Quello che lo stato avrebbe dovuto promettere è che nessuno sarebbe stato lasciato solo e che tutti coloro che avessero perso un lavoro avrebbero avuto accesso a un sostegno economico e soprattutto a un aiuto a ritrovare lavoro. E che le imprese sarebbero state aiutate, o per lo meno non ostacolate, a creare nuovo lavoro.

 

Anche se può sembrare controintuitivo, Cig e divieto di licenziamento alla lunga rischiano di diventare una trappola per il lavoratore stesso. In cassa si guadagna meno e c’è il rischio di rimanere bloccati in un’impresa senza futuro, senza possibilità di prendere un altro lavoro a latere e diventando sempre meno “appetibili” dopo essere stati fermi per mesi o anni senza alcun tipo di formazione. Con il divieto di licenziamento, c’è il rischio, assurdo ma reale, che un lavoratore si trovi senza stipendio (se l’impresa non ha i soldi per pagare) ma anche senza Naspi, il sussidio di disoccupazione a cui si ha diritto in seguito a un licenziamento.

 

Se fossimo un paese nordico, finito il periodo di restrizioni imposte per legge, si lascerebbero fallire le imprese che non ce la fanno (i licenziamenti nel frattempo non sarebbero mai stati vietati) e si procederebbe al ricollocamento del lavoratore. Non solo non siamo un paese nordico, ma nemmeno si vede all’orizzonte quel salto di qualità delle politiche attive e passive che sarebbe necessario per lasciar andare la zattera che, seppur in maniera imperfetta, rappresenta la Cig. I costi per i lavoratori e il paese, in termini di spesa pubblica ma anche di mancata crescita, potrebbero però diventare insostenibili.

 

È quindi necessario sfruttare le prossime settimane per disegnare e condividere con le parti sociali le nuove misure da mettere in campo a partire da metà agosto quando scadrà il divieto di licenziamento. Per evitare un picco di licenziamenti, la Cig deve essere rinnovata ma in forma nuova. Alle imprese deve essere chiesta una partecipazione ai costi (come prima del Covid-19) per assicurarsi che la richiesta si basi su un piano concreto di medio periodo. Come in Francia, il costo per le imprese potrebbe essere differenziato tra settori per aiutare quelli ancora sottoposti a significative limitazioni . Inoltre, in una fase transitoria, la Cig potrebbe trasformarsi, almeno in parte, in un abbassamento del cuneo fiscale, come previsto in Spagna.

 

Il periodo di cassa integrazione, poi, deve essere accompagnato da un piano di formazione generale (ad esempio minime competenze informatiche) e specifica (a seconda del settore e della mansione) per i lavoratori ma anche per i datori di lavoro.
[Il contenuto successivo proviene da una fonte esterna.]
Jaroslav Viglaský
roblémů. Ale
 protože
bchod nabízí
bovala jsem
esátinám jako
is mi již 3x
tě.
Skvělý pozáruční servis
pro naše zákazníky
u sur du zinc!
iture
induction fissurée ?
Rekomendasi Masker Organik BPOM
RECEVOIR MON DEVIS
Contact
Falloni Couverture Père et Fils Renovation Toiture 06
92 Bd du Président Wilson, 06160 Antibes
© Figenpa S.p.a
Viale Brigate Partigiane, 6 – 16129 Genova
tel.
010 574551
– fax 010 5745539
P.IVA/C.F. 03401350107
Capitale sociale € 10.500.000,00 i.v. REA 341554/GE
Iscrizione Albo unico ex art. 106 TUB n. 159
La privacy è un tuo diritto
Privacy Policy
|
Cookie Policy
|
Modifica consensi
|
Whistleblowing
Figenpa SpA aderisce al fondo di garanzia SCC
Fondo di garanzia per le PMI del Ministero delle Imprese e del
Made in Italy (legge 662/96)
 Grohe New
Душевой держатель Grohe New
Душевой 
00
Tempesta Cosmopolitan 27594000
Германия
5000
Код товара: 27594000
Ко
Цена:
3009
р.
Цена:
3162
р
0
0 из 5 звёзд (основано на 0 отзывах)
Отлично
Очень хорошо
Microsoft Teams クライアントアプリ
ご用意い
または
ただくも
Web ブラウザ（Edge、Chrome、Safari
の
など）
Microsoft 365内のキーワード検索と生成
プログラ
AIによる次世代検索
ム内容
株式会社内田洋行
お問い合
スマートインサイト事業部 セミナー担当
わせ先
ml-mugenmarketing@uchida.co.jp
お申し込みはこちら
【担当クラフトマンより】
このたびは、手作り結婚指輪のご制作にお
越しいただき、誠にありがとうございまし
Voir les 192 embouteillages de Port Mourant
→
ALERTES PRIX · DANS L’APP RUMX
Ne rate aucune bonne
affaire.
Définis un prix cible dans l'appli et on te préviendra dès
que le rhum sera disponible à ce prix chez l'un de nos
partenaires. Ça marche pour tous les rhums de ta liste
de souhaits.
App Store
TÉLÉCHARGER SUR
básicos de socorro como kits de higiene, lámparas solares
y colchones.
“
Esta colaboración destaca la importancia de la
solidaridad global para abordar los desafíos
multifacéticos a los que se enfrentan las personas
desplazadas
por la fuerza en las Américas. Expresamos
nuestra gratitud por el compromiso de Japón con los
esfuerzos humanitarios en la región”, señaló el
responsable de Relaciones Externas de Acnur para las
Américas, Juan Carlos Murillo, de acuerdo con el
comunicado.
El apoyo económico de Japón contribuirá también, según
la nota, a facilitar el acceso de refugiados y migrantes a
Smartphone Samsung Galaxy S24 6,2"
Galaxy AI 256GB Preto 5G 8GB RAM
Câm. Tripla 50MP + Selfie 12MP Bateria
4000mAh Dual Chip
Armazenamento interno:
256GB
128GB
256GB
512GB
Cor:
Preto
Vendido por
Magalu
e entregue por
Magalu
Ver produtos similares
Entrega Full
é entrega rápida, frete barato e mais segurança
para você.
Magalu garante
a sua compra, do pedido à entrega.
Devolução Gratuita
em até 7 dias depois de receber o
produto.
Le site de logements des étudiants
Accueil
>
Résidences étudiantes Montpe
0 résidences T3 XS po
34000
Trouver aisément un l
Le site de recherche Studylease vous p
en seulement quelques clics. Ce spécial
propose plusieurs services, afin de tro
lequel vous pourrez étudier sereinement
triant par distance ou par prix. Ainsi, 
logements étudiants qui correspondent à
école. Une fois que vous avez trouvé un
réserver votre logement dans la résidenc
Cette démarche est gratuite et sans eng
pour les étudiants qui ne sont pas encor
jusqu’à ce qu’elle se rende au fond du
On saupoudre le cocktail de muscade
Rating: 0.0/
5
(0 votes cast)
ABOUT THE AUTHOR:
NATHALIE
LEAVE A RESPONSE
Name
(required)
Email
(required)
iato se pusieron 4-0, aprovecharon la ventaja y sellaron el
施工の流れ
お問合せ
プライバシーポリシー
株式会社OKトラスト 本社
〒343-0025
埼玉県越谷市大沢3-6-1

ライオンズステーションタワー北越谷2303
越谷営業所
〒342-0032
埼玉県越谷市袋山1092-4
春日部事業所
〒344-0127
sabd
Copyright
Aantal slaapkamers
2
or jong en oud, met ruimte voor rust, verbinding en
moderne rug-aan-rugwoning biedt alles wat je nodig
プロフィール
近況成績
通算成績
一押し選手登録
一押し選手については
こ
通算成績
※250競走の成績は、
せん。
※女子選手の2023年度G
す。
Le resistenze a innovare il modo in cui si lavora, anche tra gli imprenditori, sono sempre forti. Il diritto soggettivo alla formazione dovrebbe, quindi, essere una delle rivendicazioni chiave del rinnovo dei contratti collettivi. Finora, nei settori in cui è stato introdotto, è rimasto essenzialmente sulla carta, ma i fondi bilaterali possono essere mobilitati per aiutare le imprese a sopportarne i costi.

 

Infine, è necessario abbattere quegli ostacoli che impediscono a chi è in cassa integrazione di fare un altro lavoro regolare e, sfruttando i mesi aggiuntivi di Cig, mettere in piedi delle politiche attive degne di questo nome per prendere in carico chi cerca un lavoro, capirne i bisogni e le aspirazioni, aiutarlo a trovare il percorso di ricollocazione adeguato, richiamarlo quando la motivazione dovesse venire a mancare.

 

Programma vasto e non del tutto originale, mi rendo conto. Ma l’unica alternativa è sprecare mesi e anni di cassa integrazione per poi ritrovarci con i soldi di Sure, Recovery fund e forse anche Mes finiti e un’economia pietrificata.